The Origin of Hyperdiffusive Relaxations in Soft Glasses

Small particles suspended in fluids move randomly over long length- and time-scales. This motion is the expected response of weakly interacting particles to uncoordinated bombardments from the fluid molecules. This feature of suspensions is considered a fundamental characteristic of their equilibrium state and, over long-enough observation times, leads to universal diffusive particle motions. We report on the motions of particles in single component suspensions in which the suspended (particle) and suspending (fluid) phases are chemically linked. We find that even in equilibrated systems these motions are hyperdiffusive. Our observations add to a large number of recent reports, which show that diffusive motion is not the norm in soft matter such as colloidal gels, nanoemulsions and soft nanoparticle glasses. In such systems, particle motions can be highly correlated over long distances and time, belying long-lived, directed forces thought to arise from out-of-equilibrium, metastable states that can drive sudden irreversible structural re-arrangements.
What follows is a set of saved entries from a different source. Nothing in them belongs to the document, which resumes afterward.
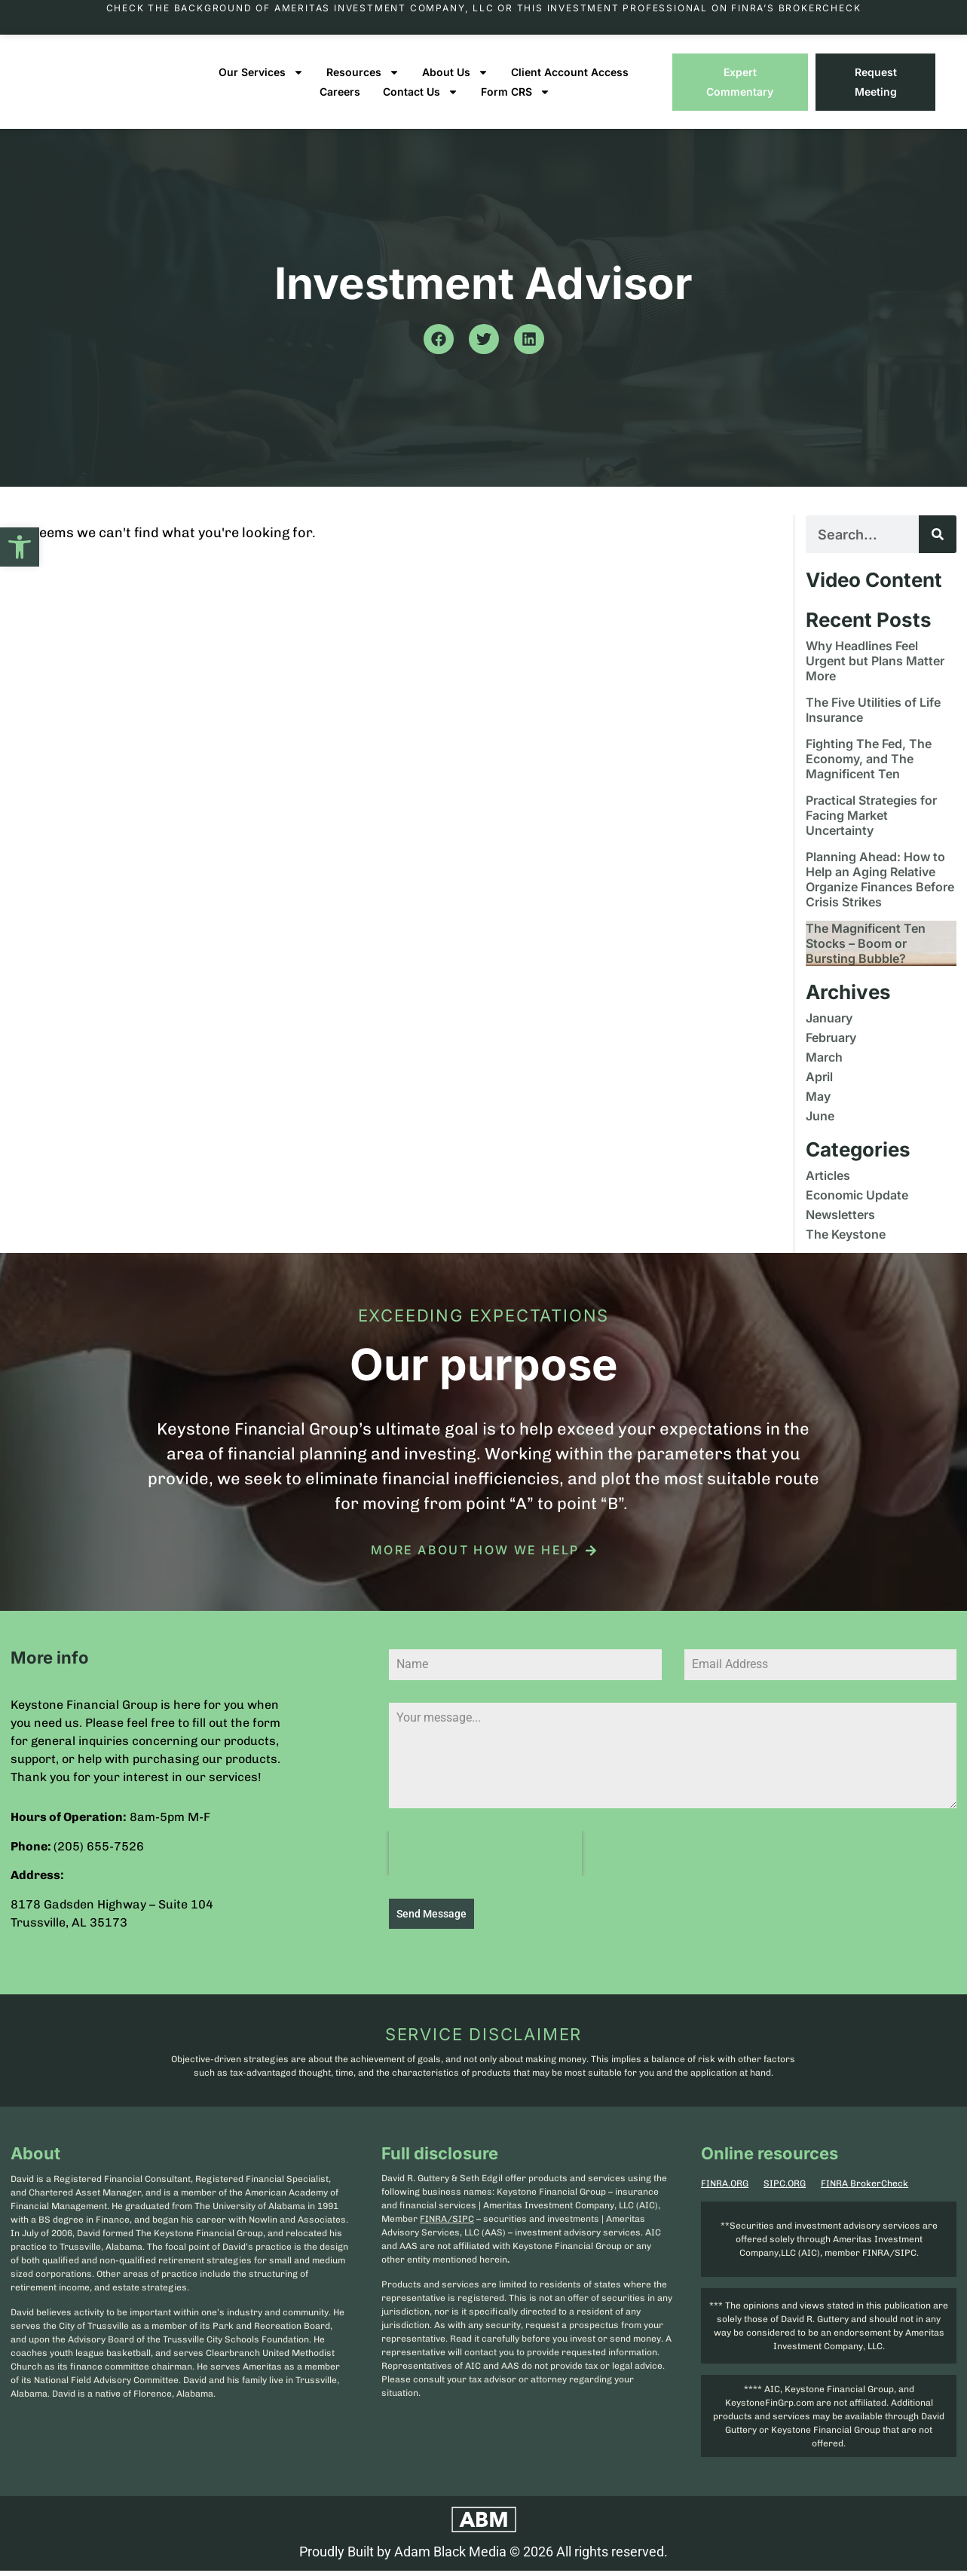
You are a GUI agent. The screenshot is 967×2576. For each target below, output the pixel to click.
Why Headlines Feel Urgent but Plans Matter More (875, 671)
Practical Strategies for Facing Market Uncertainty (871, 825)
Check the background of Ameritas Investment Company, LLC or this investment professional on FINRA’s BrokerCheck (483, 8)
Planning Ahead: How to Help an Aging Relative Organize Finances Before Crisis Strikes (880, 890)
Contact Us (420, 102)
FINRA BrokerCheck (864, 2190)
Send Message (431, 1924)
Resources (362, 83)
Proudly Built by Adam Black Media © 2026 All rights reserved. (483, 2557)
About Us (455, 83)
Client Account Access (570, 82)
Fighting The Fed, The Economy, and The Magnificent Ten (869, 769)
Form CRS (515, 102)
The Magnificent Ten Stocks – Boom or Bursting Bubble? (866, 953)
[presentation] (485, 1864)
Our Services (261, 83)
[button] (19, 547)
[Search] (937, 545)
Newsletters (840, 1225)
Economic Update (857, 1205)
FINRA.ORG (724, 2190)
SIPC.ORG (785, 2190)
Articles (828, 1185)
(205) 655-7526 (99, 1857)
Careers (340, 102)
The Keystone (846, 1244)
We show that hyperdiffusive motion in soft matter does not require such states and can arise naturally from volume fluctuations brought about by thermal forces. We further show that the simplicity of the force dipoles produced by volume fluctuations in our single-component suspensions leads to a physical origin for hyperdiffusion as fundamental as that commonly thought to produce diffusion of particles in dilute suspensions.